- **Goal of the exercise**
Exact repetition of every entry is required.

- **Entries supplied**
[Start of Attachment]

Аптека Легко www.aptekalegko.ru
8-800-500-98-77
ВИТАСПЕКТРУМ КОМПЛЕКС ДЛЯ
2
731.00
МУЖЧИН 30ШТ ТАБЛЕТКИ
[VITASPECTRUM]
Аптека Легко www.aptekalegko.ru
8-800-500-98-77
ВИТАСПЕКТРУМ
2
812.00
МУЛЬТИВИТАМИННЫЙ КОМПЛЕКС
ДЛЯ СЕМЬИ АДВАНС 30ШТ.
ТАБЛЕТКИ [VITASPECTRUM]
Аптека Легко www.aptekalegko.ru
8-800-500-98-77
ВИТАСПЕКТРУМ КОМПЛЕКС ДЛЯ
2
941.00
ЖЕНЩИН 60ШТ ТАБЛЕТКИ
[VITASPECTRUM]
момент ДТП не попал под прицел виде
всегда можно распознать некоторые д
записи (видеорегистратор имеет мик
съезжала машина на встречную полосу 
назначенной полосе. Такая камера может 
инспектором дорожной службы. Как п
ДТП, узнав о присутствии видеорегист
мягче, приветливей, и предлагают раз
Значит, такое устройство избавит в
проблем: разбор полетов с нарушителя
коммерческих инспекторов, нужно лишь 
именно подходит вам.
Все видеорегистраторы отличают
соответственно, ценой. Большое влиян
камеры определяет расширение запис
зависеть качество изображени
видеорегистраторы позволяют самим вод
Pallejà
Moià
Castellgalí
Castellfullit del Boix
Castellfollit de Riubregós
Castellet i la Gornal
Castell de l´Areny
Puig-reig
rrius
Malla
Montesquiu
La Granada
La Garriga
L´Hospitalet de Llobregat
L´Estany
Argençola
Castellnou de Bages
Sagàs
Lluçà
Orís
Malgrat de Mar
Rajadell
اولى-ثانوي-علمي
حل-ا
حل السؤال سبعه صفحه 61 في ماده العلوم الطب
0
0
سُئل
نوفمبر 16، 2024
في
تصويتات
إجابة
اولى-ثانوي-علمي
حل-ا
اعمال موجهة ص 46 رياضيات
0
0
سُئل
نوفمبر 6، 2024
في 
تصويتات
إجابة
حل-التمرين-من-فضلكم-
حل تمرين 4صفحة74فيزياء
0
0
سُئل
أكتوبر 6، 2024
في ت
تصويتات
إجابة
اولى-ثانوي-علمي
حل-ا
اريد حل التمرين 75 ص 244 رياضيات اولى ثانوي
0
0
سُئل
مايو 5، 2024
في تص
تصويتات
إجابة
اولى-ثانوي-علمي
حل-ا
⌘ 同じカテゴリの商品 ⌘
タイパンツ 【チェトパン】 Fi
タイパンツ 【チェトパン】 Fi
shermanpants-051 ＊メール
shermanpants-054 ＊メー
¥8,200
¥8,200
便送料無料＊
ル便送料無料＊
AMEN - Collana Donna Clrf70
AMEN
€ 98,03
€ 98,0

[End of Attachment]

- **Exercise result**
Аптека Легко www.aptekalegko.ru
8-800-500-98-77
ВИТАСПЕКТРУМ КОМПЛЕКС ДЛЯ
2
731.00
МУЖЧИН 30ШТ ТАБЛЕТКИ
[VITASPECTRUM]
Аптека Легко www.aptekalegko.ru
8-800-500-98-77
ВИТАСПЕКТРУМ
2
812.00
МУЛЬТИВИТАМИННЫЙ КОМПЛЕКС
ДЛЯ СЕМЬИ АДВАНС 30ШТ.
ТАБЛЕТКИ [VITASPECTRUM]
Аптека Легко www.aptekalegko.ru
8-800-500-98-77
ВИТАСПЕКТРУМ КОМПЛЕКС ДЛЯ
2
941.00
ЖЕНЩИН 60ШТ ТАБЛЕТКИ
[VITASPECTRUM]
момент ДТП не попал под прицел виде
всегда можно распознать некоторые д
записи (видеорегистратор имеет мик
съезжала машина на встречную полосу 
назначенной полосе. Такая камера может 
инспектором дорожной службы. Как п
ДТП, узнав о присутствии видеорегист
мягче, приветливей, и предлагают раз
Значит, такое устройство избавит в
проблем: разбор полетов с нарушителя
коммерческих инспекторов, нужно лишь 
именно подходит вам.
Все видеорегистраторы отличают
соответственно, ценой. Большое влиян
камеры определяет расширение запис
зависеть качество изображени
видеорегистраторы позволяют самим вод
Pallejà
Moià
Castellgalí
Castellfullit del Boix
Castellfollit de Riubregós
Castellet i la Gornal
Castell de l´Areny
Puig-reig
rrius
Malla
Montesquiu
La Granada
La Garriga
L´Hospitalet de Llobregat
L´Estany
Argençola
Castellnou de Bages
Sagàs
Lluçà
Orís
Malgrat de Mar
Rajadell
اولى-ثانوي-علمي
حل-ا
حل السؤال سبعه صفحه 61 في ماده العلوم الطب
0
0
سُئل
نوفمبر 16، 2024
في
تصويتات
إجابة
اولى-ثانوي-علمي
حل-ا
اعمال موجهة ص 46 رياضيات
0
0
سُئل
نوفمبر 6، 2024
في 
تصويتات
إجابة
حل-التمرين-من-فضلكم-
حل تمرين 4صفحة74فيزياء
0
0
سُئل
أكتوبر 6، 2024
في ت
تصويتات
إجابة
اولى-ثانوي-علمي
حل-ا
اريد حل التمرين 75 ص 244 رياضيات اولى ثانوي
0
0
سُئل
مايو 5، 2024
في تص
تصويتات
إجابة
اولى-ثانوي-علمي
حل-ا
⌘ 同じカテゴリの商品 ⌘
タイパンツ 【チェトパン】 Fi
タイパンツ 【チェトパン】 Fi
shermanpants-051 ＊メール
shermanpants-054 ＊メー
¥8,200
¥8,200
便送料無料＊
ル便送料無料＊
AMEN - Collana Donna Clrf70
AMEN
€ 98,03
€ 98,0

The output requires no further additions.